Add initial NodePool structure for cluster autoscaling #173

tuommaki · 2018-11-29T12:05:57Z

When implementing cluster autoscaling, new fields for min and max size
of worker ASG must be added to CR. In the near future this is
information specific for a single node pool so it makes sense to
introduce initial NodePool structure here and then improve it later when
implementing actual node pools.

Towards https://github.com/giantswarm/giantswarm/issues/4543

When implementing cluster autoscaling, new fields for min and max size of worker ASG must be added to CR. In the near future this is information specific for a single node pool so it makes sense to introduce initial NodePool structure here and then improve it later when implementing actual node pools.
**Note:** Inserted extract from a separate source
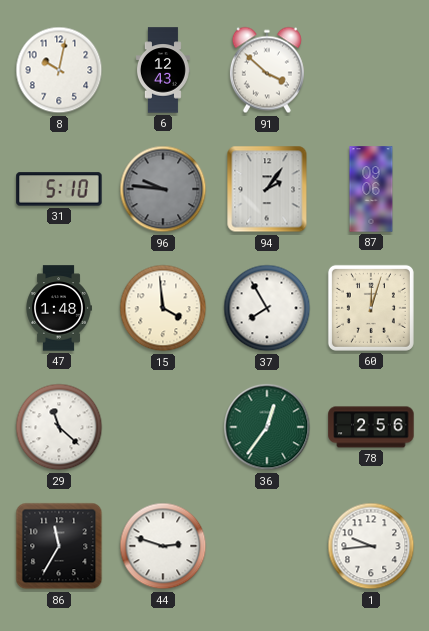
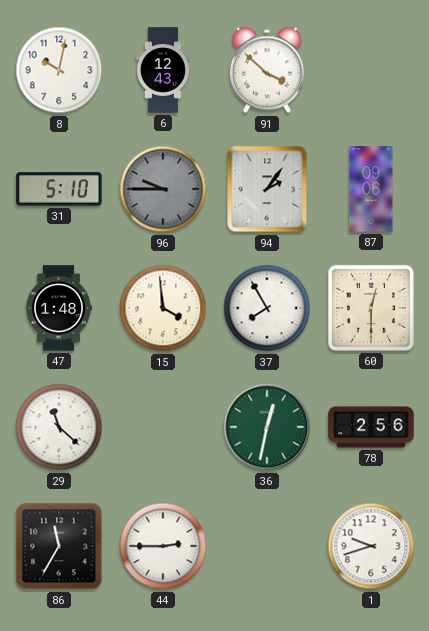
96: 9:46 -> 9:45
60: 12:03 -> 12:30
36: 12:36 -> 12:32
44: 2:48 -> 2:45
1: 9:44 -> 9:42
tuommaki · 2018-11-29T12:06:57Z

pkg/apis/provider/v1alpha1/cluster_types.go

@@ -105,3 +106,13 @@ type ClusterKubernetesSSHUser struct {
 type ClusterNode struct {
 	ID string `json:"id" yaml:"id"`
 }
+
+type ClusterNodePool struct {
+	ID   string              `json:"id" yaml:"id"`


I think ID makes more sense here than Name although I can imagine that customer wants to name his/her node pools with some descriptive name.
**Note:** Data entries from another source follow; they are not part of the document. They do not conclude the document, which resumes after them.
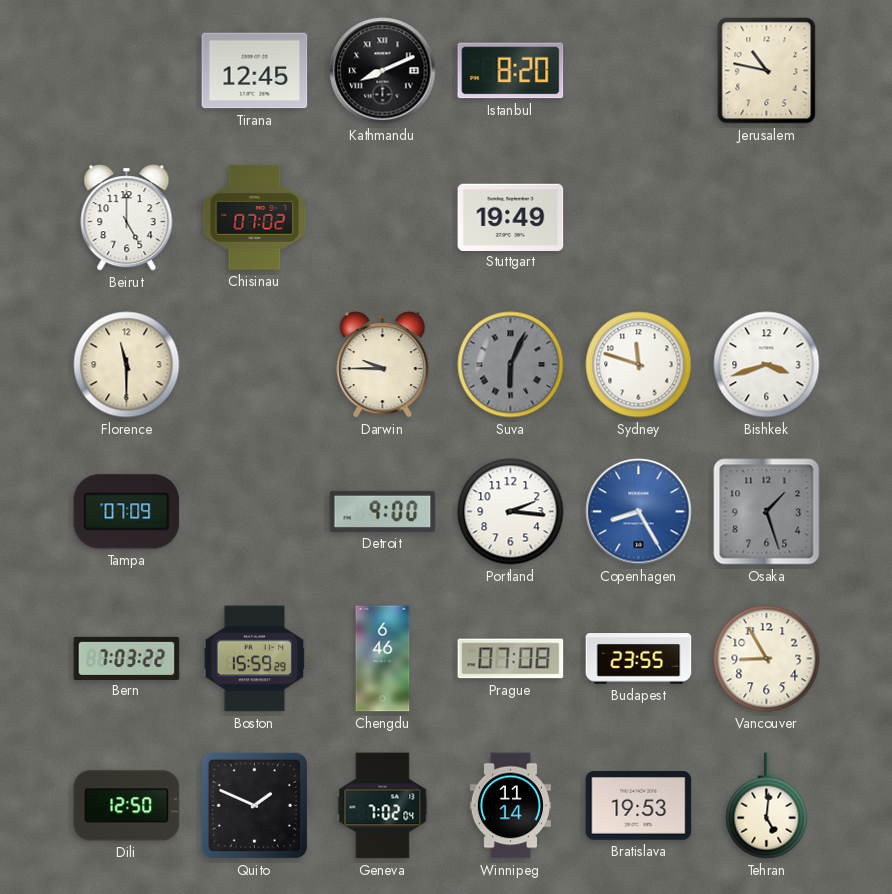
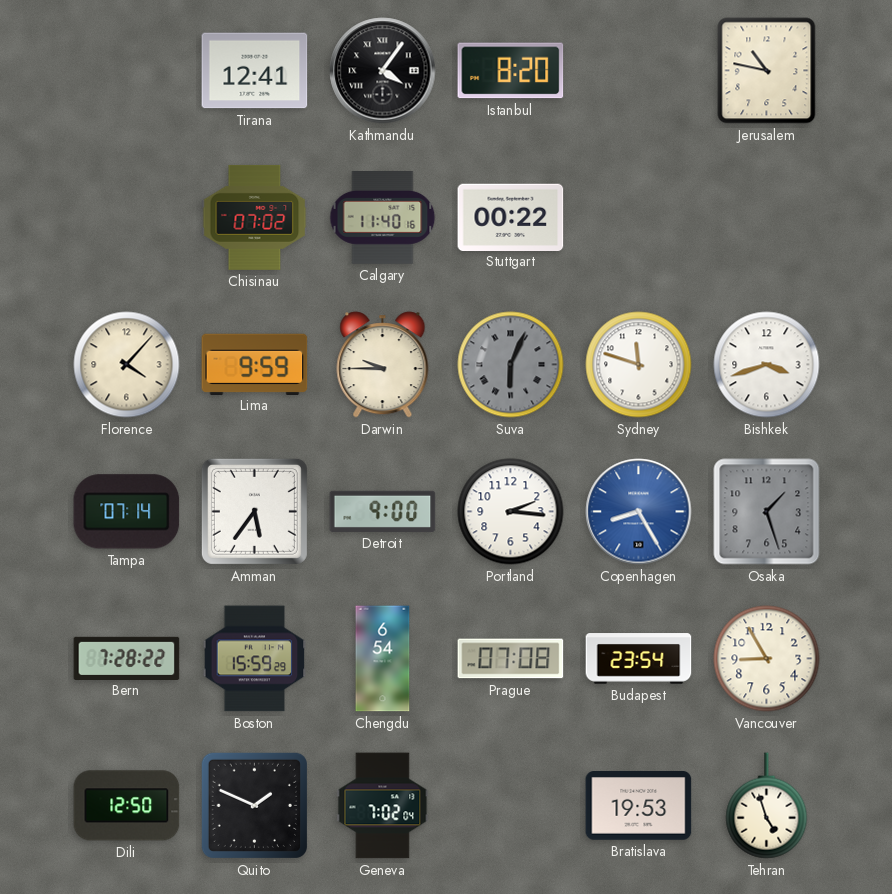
Tirana: 12:45 -> 12:41
Kathmandu: 8:11 -> 4:06
Beirut: 5:00 -> none
Calgary: none -> 11:40
Stuttgart: 19:49 -> 00:22
Florence: 11:30 -> 4:07
Lima: none -> 9:59
Tampa: 07:09 -> 07:14
Amman: none -> 5:36
Bern: 7:03 -> 7:28
Chengdu: 6:46 -> 6:54
Budapest: 23:55 -> 23:54
Winnipeg: 11:14 -> none
Tehran: 5:01 -> 4:57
I think we had Name on the cluster object and it was actually a Description. We also had IDs on the nodes we track in the CRs so far and they have never been really useful I guess. Maybe in KVM. Uncertain.

The thing here is that there should be some way to claim 1:1 match between node pool in Spec and one in Status. I wouldn't accept blind trust on keeping ordering the same. There is also necessity to identify one in AWS API when we have more than one of them. There's also this "ASG name" field required for cluster-autoscaler configuration and I'm not sure if that is AWS resource ID or an actual identifier set by "human".
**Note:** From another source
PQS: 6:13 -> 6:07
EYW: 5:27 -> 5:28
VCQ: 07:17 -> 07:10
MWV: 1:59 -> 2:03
To summarize: We need something to identify specific node pool. The question is if it is machine generated (perhaps better option) or "set by human" (that could be just "workers" before we have actual node pools in the UI).

Having an ID for internal purposes and a Description for customer use makes sense to me then.

My request would be to just make sure if this stays ID it is not set by human in any case. Otherwise Name + validation makes more sense IMO.

tuommaki · 2018-11-29T12:07:47Z

pkg/apis/provider/v1alpha1/cluster_types.go

+type ClusterNodePool struct {
+	ID   string              `json:"id" yaml:"id"`
+	Size ClusterNodePoolSize `json:"size" yaml:"size"`
+}


Tags would probably be also useful in the future when working on actual node pool roadmap story, but I don't add them here as it's out of scope.

tuommaki · 2018-11-29T12:08:43Z

pkg/apis/provider/v1alpha1/aws_types.go

+}
+
+type AWSConfigStatusAWSNodePoolSize struct {
+	Desired int `json:"desired" yaml:"desired"`


I was thinking between Current and Desired but I think this makes more sense as CR is not 100% in sync with actual cluster state so this way it's semantically more correct.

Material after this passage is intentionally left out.